In non relativistic quantum mechanics (of particles), when we want to discuss spin we add to the wave function a parameter $s$, which takes 2 values (for a spin 1/2 particle). That is in addition to the parameter $x$ which takes a continuum of values. The angular momentum operator is made out of the position and linear momentum operators. These operate on $x$. The spin operators are Pauli matrices which operate on $s$ (I know this was a lousy description, but you understand I'm sure....). Thus, you can say that spin is something "internal" since it does not depend on space coordinates, while orbital angular momentum is not "internal" in this sense. Also, it is known that the orbital angular momentum operators generate rotations in three-space, which makes them "not internal" in some sense.
(I know I am using the word "internal" in a obscured way... It's just that I think it is in the jargon and I'm hoping someone will explain it to me)

Now, in relativistic quantum field theory (and probably also in NRQM), we discuss space-time symmetries of the action, specifically Lorentz translations. These consist of rotations, and you can write down the corresponding generators. Do these generators correspond to orbital angular momentum or to spin? or both? How can I know how to decompose them to orbital and to spin? If orbital angular momentum themselves generate the rotations, what does spin generate? and where is it "hidden" in the Lorentz group? (I know that Lorentz can be generated by rotations and boosts, with no other generators needed, so what does spin do?)

5. Dec 16, 2012

### samalkhaiat

6. Dec 16, 2012

### strangerep

As always, your answers were excellently informative. But sometimes it's tricky to match the level of one's answers to the level of the questioner's educational background...

Liorde,
Perhaps you should give a quick summary of your background and what level of math/physics studies you've reached so far. That would help responders to tailor their answers appropriately. (Sam is right that, if you had trouble understanding his answers in thorough detail, then you should have given some hint of this.)
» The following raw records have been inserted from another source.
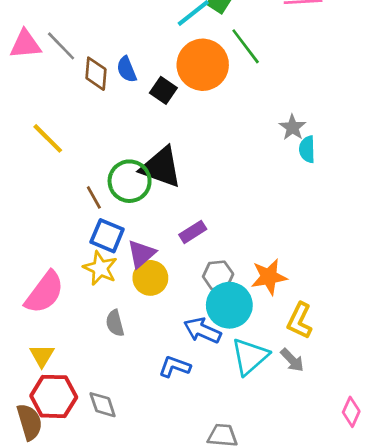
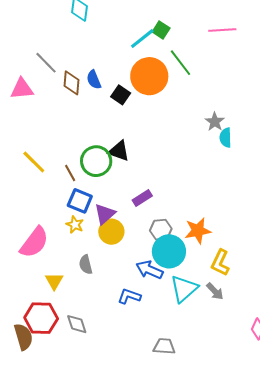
pink triangle: (25, 44) -> (22, 89), moved
yellow line: (48, 138) -> (34, 162), moved
black triangle: (161, 167) -> (119, 151), size x0.7
yellow star: (100, 268) -> (75, 225), size x0.7
yellow triangle: (42, 356) -> (54, 281), moved

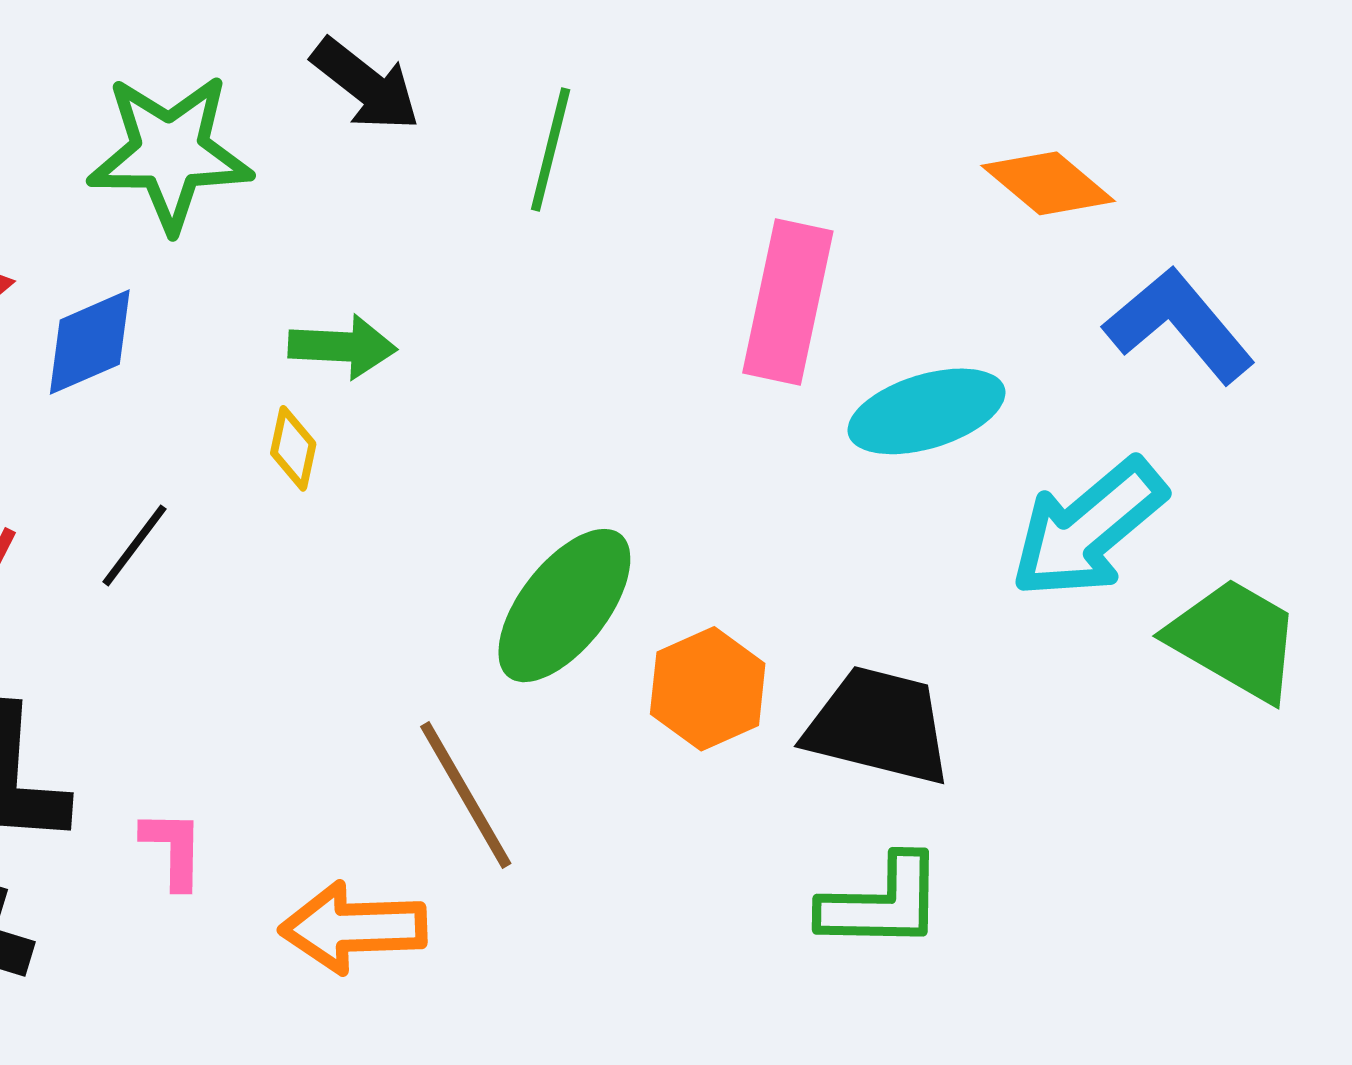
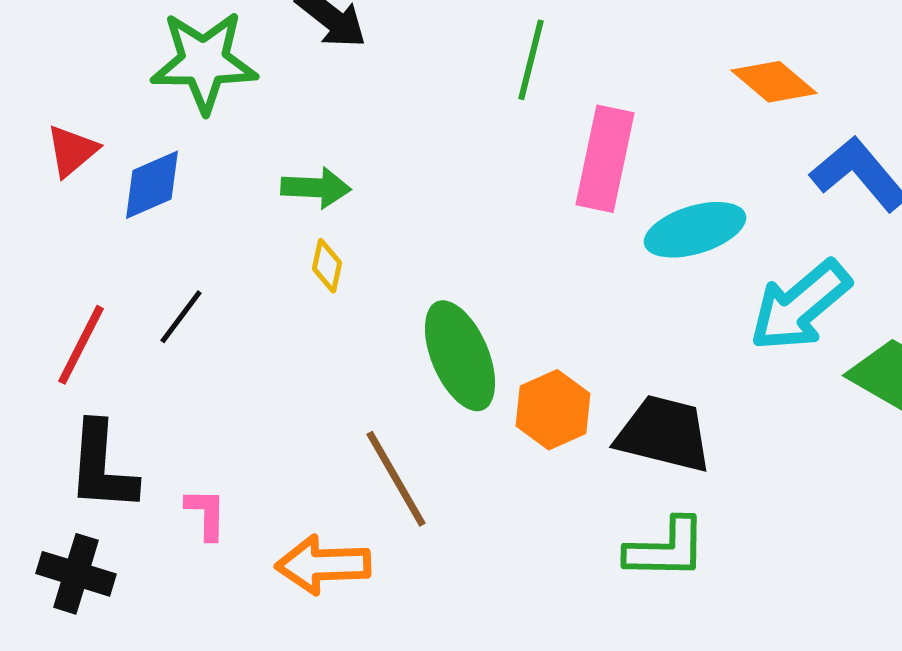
green line: (551, 149) -> (531, 60), moved
yellow diamond: (293, 448) -> (327, 266), moved
green ellipse: (564, 606) -> (460, 356), turned -61

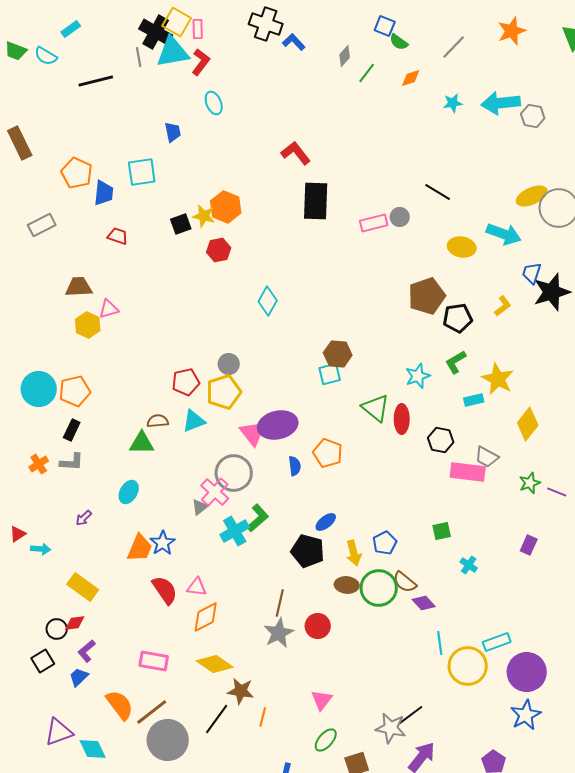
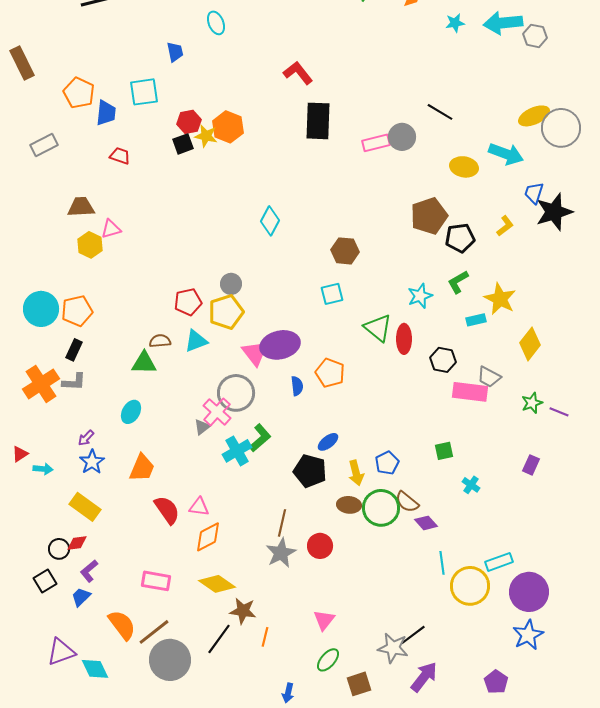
gray circle: (400, 217) -> (402, 137), size x1.4
red hexagon: (219, 250) -> (189, 122), moved
brown hexagon: (338, 354) -> (345, 251), moved
orange cross: (39, 464) -> (41, 384), size x1.8
blue star: (163, 543) -> (92, 462), moved

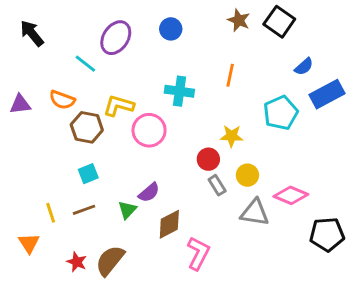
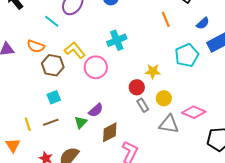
orange line: (230, 75) -> (166, 19), moved, turned -35
cyan cross: (179, 91) -> (117, 40), turned -30
yellow L-shape: (119, 106) -> (75, 50), turned 35

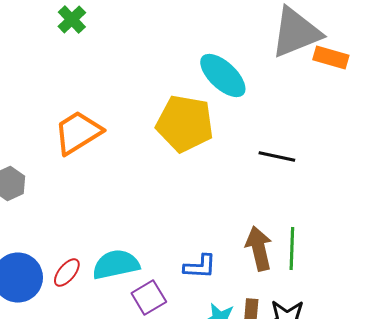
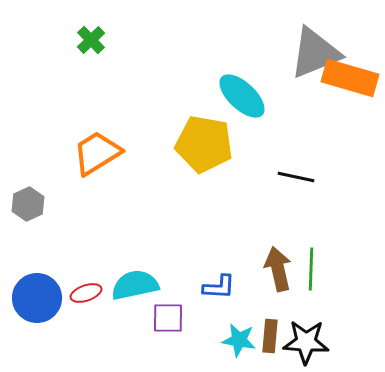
orange rectangle: (331, 58) -> (350, 78), size x1.6
red ellipse: (67, 272) -> (86, 293), turned 32
purple square: (149, 298) -> (168, 318), turned 32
[Afterthought.... can you access a copy of Ballentine's textbook "QM -- A Modern Development". If so, are you comfortable with the level of math therein? If you can cope with it, you'll find good answers to lots of your questions...]

7. Dec 17, 2012

### andrien

In correct theory of angular momentum as discovered by dirac,it is orbital angular momentum+spin which is a constant of motion and is a good quantum number.So spin is necessary.You can see for these related point in sakurai 'advanced quantum mechanics'

8. Dec 17, 2012

### liorde

I'm sorry, but at the time (and for a long while) I didn't have any means of connecting to the internet, for technical reasons... And now I wanted to ask some more questions about this subject, but to approach it from a different angle, and that is why I opened a new thread (I also posted it in a more relevant forum - Quantum Physics as opposed to Relativity).

Anyway, I feel quite comfortable with the quantum field theory that I studied so far (and I am still studying), but I have this little yet substantial gap of understanding that drives me crazy. It has to do with the origin and justification of spin. I assume that my misunderstanding is due to the fact that this subject isn't presented to me with enough mathematical rigor (I am taking a course on QFT and I also use Peskin+Sredinski+Ramond+Greiner+.... this series does not converge...)
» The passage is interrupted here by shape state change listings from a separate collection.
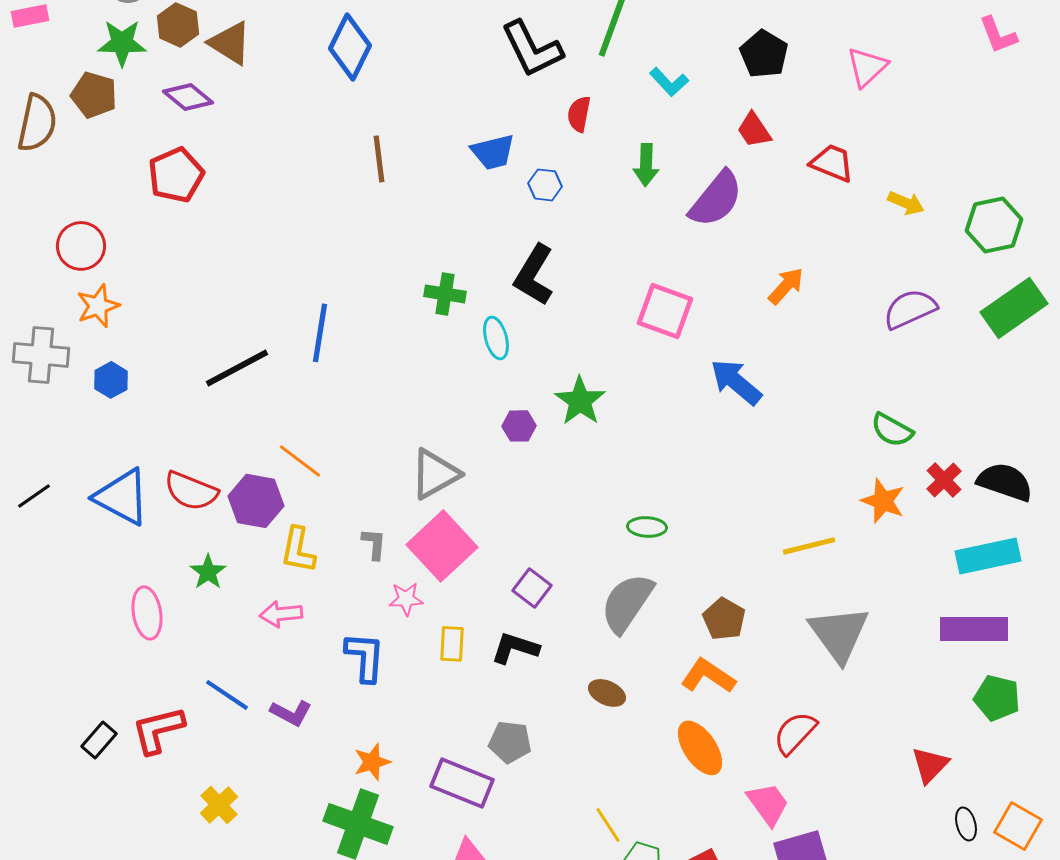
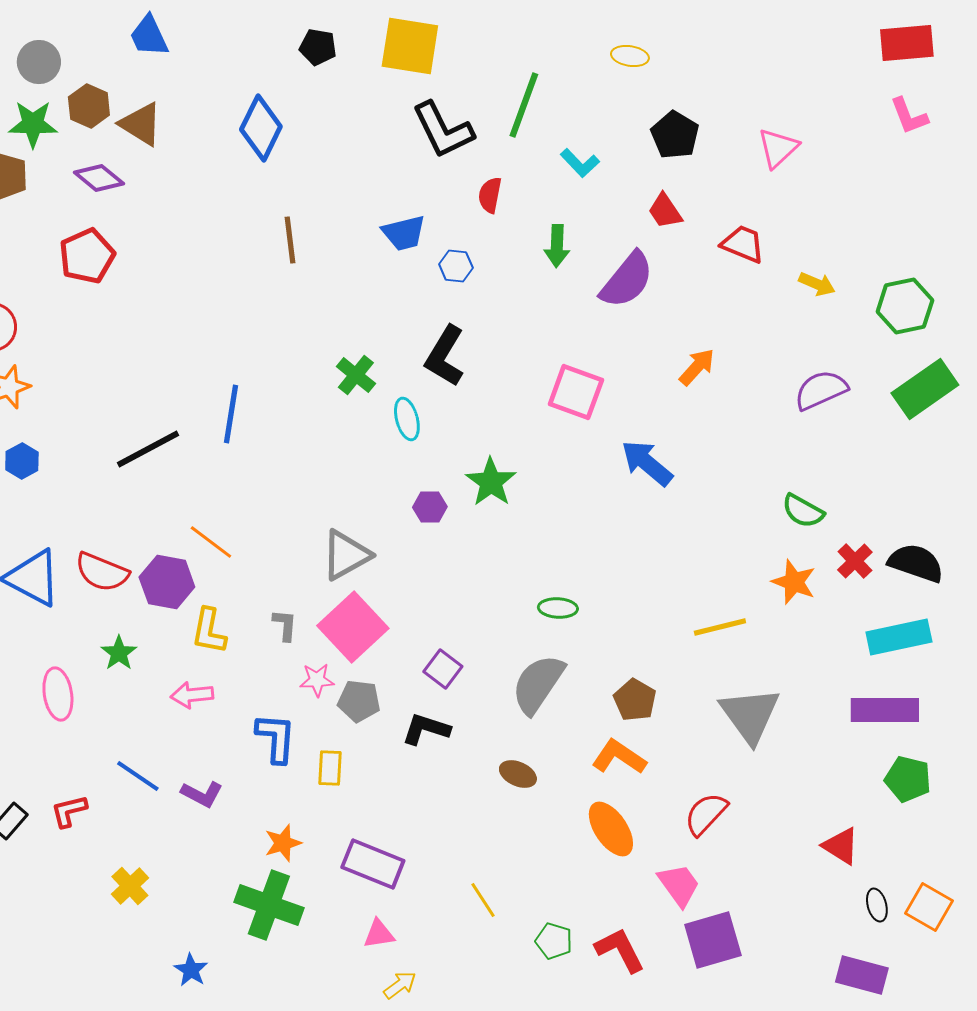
green cross: (445, 294) -> (356, 375), turned 30
yellow rectangle: (452, 644) -> (330, 768), moved
red L-shape: (158, 730) -> (69, 811), size x0.7
gray pentagon: (510, 742) -> (359, 701), moved
red triangle: (930, 765) -> (841, 846), turned -42
yellow line: (608, 825) -> (483, 900), moved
I guess that the problem is that I am not managing to state clearly my questions, as I haven't received satisfactory answers yet...

I'll try to rephrase my main question :

The generators of the Lorentz group (in 3+1 dimensions) are 3 boosts and 3 rotations. To the rotation elements of the group correspond three infinitesimal generators (which, of course, can be represented irreducibly in various vector spaces). Are these infinitesimal generators equal to orbital angular momentum (AM) operators? Or to total AM operators (=orbital+spin)? If it is the former, then where does spin come from - as it is not needed to generate Lorentz (since in this case we say that orbital AM generates the rotations)? If it is the latter, then why can we speak of two kinds of seperate things - orbital AM and spin - while the generator generates only one kind of thing, namely rotations, and what is the precise way to decompose AM to orbital and spin?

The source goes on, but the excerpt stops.